A common application of foil materials involves wrapping existing structures with sophisticated facade systems to help reduce solar heat gain. “Membrane facades are an area of market growth and design innovation for both new and retrofitted construction,” says Huntington. “Typically, membrane facades are employed as light-transmitting shading devices and
facade visual enhancements for office buildings and other applications.” 

One of the more handsome examples of this type of application is the University of Cincinnati Gardner Neuroscience Institute by Perkins & Will, Minneapolis, Minn., with facade designed and installed by Structurflex. A large number of these retrofits are for parking garages, and that makes sense in response to city ordinances that require screening of most garages. The durable mesh fabrics used for facade treatment also readily accept graphic design elements in a variety of colors.

PV in your future?

Integrating photovoltaic (PV) features has become one of the strong cards to play when calculating the carbon bottom line. The development and rapid improvement in energy efficiencies for the “thin film” version of PV is offering architects a new opportunity to reduce material weight and add back to the energy balance calculations. Just as ETFE has become one of designers’ favorite new materials, thin film PV could become the next bright tool in cracking the metrics of reaching zero emissions.

A 2023 feature story in Specialty Fabrics Review, reporting on the progress of solar-powered fabrics, stated that new, more efficient versions of PV crystal (used to convert light into electrical pulses) that bond with fabrics “could be available within the next decade for use on marine, tent and awning canvases, as well as conventional buildings (see case study p. 14). Although adding PV components is only one tool in a host of sustainable tools we get to use, not everyone feels at ease with putting panels of PV on their building. Yet, it can contribute to one of the AIA’s Framework for Design Excellence, under the category of “Design for energy.” Thin film PV answers the framework’s question: “How can the project exceed building code efficiency standard to approach net zero energy and net zero carbon?”

With these methods described here, of integrating fabric elements into your buildings, we hope you find it useful as well as practical to improving your building design and performance throughout the value chain of construction.ϖ

Bruce N. Wright, FAIA, the former editor of Fabric Architecture, teaches architecture and construction management at Dunwoody College of Technology and is a consultant to architects and designers. He is a frequent contributor to Specialty Fabrics Review and Textile Technology Source.

Resources

Birdair Inc. birdair.com
Huntington Design huntingtondesign.com
NovaShield itape.com
Nowofol (ETFE) nowofol.com 
Pvilion pvilion.com
Serge Ferarri sergeferrari.com/us-en
Sonoma Shade Sails sonomashadesails.com
SunCraft NZ suncraft.co.nz
TYLin Lightweight Structures Group tylin.com/lightweight-structures-group


SIDEBAR: What is “mid-doors”?

In November 2020, well after the beginning of the COVID-19 pandemic, the business journal Fast Company ran an article by Erik Olsen that defined “mid-doors” as a transition zone between inside and outside. “Rather than thinking of indoors and outdoors as a binary condition, we need to acknowledge there is a spectrum from indoors to outdoors,” Olsen wrote. 

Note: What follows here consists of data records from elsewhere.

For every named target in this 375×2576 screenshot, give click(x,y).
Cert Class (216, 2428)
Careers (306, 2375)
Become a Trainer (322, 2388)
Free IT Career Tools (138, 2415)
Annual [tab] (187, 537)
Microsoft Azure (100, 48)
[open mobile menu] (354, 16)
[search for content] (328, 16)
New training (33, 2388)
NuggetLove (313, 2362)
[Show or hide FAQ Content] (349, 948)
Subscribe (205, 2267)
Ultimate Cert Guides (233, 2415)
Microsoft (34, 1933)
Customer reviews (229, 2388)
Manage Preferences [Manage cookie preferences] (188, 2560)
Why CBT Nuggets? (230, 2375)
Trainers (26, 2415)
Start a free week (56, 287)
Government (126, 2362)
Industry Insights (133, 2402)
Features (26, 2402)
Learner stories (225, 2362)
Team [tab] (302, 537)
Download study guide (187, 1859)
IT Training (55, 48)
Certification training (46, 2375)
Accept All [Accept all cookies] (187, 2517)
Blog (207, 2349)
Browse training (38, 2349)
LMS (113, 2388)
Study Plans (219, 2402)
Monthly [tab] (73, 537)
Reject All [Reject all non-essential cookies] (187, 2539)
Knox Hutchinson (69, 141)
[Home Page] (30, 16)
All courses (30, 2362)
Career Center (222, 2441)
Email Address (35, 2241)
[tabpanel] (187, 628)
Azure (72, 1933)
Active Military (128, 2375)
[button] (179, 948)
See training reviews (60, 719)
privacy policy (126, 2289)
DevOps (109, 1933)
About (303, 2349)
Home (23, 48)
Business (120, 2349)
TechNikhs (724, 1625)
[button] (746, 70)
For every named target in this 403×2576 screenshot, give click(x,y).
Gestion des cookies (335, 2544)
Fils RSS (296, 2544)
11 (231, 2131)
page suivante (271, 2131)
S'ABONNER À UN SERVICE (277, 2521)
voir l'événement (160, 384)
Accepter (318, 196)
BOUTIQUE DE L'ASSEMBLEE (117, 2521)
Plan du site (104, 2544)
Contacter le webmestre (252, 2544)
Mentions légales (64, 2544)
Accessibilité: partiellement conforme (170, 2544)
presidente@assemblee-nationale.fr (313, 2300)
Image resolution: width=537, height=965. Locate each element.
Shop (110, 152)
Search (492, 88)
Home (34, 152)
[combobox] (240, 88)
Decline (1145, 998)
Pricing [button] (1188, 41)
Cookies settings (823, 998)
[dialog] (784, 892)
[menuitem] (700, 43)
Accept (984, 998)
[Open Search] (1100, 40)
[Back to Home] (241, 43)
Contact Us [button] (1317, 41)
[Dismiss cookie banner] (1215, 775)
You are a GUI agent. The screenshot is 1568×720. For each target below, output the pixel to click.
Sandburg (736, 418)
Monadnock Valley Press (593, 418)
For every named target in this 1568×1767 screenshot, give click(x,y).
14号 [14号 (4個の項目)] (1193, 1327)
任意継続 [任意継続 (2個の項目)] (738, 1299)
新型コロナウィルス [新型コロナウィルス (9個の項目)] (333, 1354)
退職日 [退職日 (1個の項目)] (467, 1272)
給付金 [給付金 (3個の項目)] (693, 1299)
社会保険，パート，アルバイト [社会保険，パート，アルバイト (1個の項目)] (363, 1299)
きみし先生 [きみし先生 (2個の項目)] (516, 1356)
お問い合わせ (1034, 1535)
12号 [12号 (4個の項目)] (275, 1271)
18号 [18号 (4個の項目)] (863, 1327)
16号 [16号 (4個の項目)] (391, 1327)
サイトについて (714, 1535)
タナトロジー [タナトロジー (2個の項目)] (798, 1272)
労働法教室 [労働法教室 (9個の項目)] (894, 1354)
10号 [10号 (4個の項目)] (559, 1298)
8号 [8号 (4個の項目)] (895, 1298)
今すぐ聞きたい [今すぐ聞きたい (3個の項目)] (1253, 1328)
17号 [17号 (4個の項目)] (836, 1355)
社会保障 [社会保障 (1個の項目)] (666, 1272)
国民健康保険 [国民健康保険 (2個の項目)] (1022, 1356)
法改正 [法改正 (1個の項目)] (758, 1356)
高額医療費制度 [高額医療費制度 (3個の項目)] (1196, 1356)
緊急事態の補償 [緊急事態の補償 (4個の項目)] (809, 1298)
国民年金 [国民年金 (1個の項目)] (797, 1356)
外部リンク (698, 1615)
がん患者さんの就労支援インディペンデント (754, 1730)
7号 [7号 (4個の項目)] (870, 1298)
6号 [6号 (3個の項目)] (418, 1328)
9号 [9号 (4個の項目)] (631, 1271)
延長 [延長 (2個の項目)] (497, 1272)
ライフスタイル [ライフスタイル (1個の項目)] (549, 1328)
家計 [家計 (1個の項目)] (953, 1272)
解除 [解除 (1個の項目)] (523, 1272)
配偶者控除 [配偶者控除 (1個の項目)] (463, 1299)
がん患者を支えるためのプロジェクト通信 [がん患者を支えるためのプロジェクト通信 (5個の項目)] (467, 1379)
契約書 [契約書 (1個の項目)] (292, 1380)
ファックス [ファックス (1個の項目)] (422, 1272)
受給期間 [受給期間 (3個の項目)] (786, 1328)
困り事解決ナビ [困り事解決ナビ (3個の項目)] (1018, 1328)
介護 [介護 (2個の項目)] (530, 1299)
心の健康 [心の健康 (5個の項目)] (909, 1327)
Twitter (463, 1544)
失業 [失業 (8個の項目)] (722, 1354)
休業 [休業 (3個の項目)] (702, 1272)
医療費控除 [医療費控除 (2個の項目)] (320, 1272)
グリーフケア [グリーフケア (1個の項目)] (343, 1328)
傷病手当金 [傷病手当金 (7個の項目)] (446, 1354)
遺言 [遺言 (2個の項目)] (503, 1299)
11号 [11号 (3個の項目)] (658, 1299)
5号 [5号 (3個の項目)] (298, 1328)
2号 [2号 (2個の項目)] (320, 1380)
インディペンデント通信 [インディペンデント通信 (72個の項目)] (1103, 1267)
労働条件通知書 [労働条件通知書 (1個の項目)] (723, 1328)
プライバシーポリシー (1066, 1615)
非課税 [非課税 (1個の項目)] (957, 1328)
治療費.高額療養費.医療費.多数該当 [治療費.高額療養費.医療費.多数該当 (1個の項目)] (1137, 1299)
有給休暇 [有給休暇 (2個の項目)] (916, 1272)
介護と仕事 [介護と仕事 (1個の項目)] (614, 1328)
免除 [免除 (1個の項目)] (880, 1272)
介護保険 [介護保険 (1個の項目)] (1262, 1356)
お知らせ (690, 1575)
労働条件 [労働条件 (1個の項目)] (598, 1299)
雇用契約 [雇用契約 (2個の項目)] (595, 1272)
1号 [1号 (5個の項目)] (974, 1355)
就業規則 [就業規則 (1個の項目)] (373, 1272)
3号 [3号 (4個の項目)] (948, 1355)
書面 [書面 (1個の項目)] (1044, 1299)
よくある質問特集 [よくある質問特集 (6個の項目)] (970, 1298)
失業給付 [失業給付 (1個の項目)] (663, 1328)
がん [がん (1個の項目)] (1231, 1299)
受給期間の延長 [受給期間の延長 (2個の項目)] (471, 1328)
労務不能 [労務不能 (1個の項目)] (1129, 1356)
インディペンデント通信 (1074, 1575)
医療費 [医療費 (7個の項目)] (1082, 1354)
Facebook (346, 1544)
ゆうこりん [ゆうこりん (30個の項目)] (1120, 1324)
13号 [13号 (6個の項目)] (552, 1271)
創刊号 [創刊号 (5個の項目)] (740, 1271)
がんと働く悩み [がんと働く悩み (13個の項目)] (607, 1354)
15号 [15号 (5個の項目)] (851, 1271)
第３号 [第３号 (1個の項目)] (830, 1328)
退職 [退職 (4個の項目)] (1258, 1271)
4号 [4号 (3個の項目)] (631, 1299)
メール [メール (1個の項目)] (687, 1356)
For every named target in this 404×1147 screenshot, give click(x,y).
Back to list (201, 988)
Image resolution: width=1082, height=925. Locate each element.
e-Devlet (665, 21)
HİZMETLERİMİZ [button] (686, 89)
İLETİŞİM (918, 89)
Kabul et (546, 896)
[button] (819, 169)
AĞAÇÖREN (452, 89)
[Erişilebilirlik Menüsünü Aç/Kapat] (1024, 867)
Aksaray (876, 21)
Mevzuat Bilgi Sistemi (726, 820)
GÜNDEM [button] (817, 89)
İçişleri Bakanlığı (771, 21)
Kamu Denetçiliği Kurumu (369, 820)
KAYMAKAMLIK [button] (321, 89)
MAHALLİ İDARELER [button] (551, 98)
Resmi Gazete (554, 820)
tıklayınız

He cited several familiar places—large atriums amid big office buildings, grand European train stations that provide protection from sun and rain but are mostly unheated, and covered markets that only shade or stop the rain. He stated that “mid-doors spaces provide energy savings. Relaxed temperatures result in less heating and cooling energy, or in some cases, no energy at all.” 

This Specifier’s Guide features two projects that were designed as mid-doors spaces, both located adjacent to Times Square in New York City. The TSX project designed by Perkins Eastman Architects and Silman, features ETFE pillow roofing and ETFE motorized walls (see p. 5). 

“These allow for indoor/outdoor spatial qualities,” says Nic Goldsmith of Silman, “as the exterior temperature changes. This was an outdoor terrace which could now be utilized for year-round use. The mechanized retractable ETFE sidewalls are the first application of this material as a retractable glazing system.”